▶ [Data listing]
* * * * *

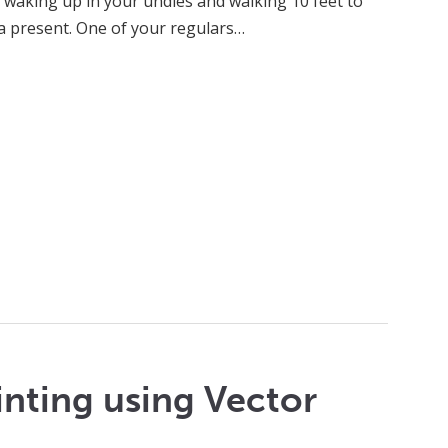
 waking up in your undies and walking 10 feet to
a present. One of your regulars…
inting using Vector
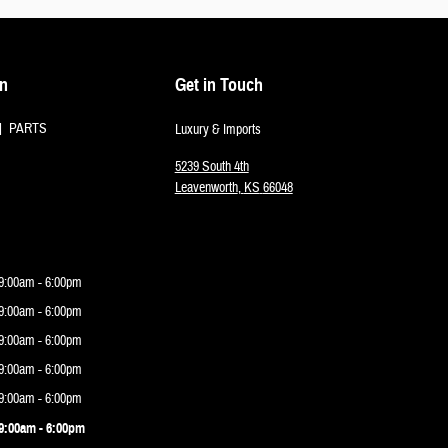
on
Get in Touch
PARTS
Luxury & Imports
5239 South 4th
Leavenworth
,
KS
66048
9:00am - 6:00pm
9:00am - 6:00pm
9:00am - 6:00pm
9:00am - 6:00pm
9:00am - 6:00pm
9:00am - 6:00pm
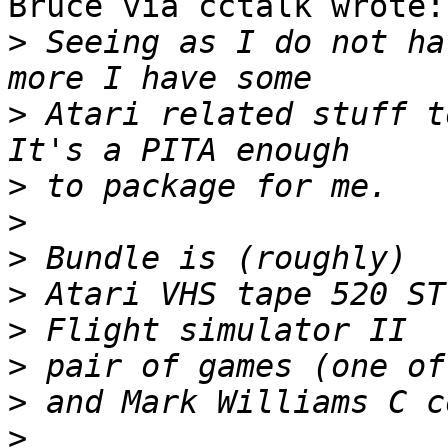
Bruce via cctalk wrote:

* * * * *

▶ [Exercise details] From the line containing "Get in Touch" through the final line of the listing, copy every line exactly and nothing else. Skip the pictures.

▶ [Solution]
Get in Touch
PARTS
Luxury & Imports
5239 South 4th
Leavenworth
,
KS
66048
9:00am - 6:00pm
9:00am - 6:00pm
9:00am - 6:00pm
9:00am - 6:00pm
9:00am - 6:00pm
9:00am - 6:00pm
Bruce via cctalk wrote:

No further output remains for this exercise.